Abstract
This paper explores an unlikely (and almost entirely overlooked) 1961 incident in which Jews of Oran rioted against their Muslim neighbors in order to examine the varieties and nuance of a tense but still diverse late-colonial society. It represents one section of an evolving project that means to complicate the scholarly and popular image of Middle Eastern Jews as a distinct, reified minority in “Muslim” (or “Arab”) lands. If this paper offers a story of violence, it is framed by geographic and cultural proximity between Jews and Muslims, and actually contributes to an evolving scholarship that recalls a relatively recent but largely forgotten religious pluralism and diversity in North Africa.

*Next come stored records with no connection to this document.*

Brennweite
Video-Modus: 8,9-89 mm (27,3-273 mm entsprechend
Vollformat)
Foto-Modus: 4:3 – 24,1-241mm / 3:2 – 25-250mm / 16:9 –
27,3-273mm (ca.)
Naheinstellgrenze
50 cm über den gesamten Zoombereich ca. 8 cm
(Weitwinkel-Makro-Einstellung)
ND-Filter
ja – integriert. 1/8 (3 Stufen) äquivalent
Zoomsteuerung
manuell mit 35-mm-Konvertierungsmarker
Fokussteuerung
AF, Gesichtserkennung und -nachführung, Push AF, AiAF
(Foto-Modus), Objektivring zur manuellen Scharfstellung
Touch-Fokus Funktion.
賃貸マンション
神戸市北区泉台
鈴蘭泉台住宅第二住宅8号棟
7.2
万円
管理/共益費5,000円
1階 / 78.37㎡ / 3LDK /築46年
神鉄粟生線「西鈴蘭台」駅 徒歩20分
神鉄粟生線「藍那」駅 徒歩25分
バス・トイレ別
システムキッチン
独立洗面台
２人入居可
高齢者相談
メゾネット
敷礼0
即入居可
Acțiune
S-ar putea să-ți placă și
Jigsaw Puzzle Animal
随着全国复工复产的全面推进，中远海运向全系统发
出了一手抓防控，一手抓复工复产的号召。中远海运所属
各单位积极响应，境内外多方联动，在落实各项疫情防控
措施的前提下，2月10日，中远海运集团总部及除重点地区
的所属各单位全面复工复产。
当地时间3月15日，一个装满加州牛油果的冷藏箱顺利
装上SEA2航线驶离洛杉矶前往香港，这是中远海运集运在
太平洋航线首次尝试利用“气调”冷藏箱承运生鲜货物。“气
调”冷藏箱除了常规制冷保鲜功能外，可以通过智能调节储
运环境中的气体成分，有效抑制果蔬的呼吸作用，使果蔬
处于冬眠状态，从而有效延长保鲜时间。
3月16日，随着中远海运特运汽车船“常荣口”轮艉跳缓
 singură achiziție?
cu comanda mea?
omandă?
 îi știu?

Prompted by the murder of a Jewish hairstylist, the riot (which several French and Muslim observers labeled a “pogrom”) led to the pillaging of a number of Muslim-owned stores and to the murder of two Muslims. Because the image of Jews victimizing Muslims contrasted starkly with the dominant colonial narrative that held Jews to be eternal victims of Islamic intolerance, it inspired a struggle of competing and politically tinged representations in the international press and among global Jewish philanthropies. The North African Arabic press, for example, saw the episode as sad proof that native Algerian Jews had absorbed the “racism” of their colonizers, and called upon them to recognize that their proper allegiances lay with their Muslim brothers in the struggle for independence. Algerian Jewish organizations such as the Comité Juif Algérien d’Etudes Sociales (CJAES), in contrast, read Jewish violence as the sad and deplorable outcome of fear and desperation caused by terrorism, but nevertheless agreed that it was "racist" and hoped for reconciliation between Jews and Muslims. This paper suggests that such narratives reveal much about a dying pluralism in the last days of France’s colonial order.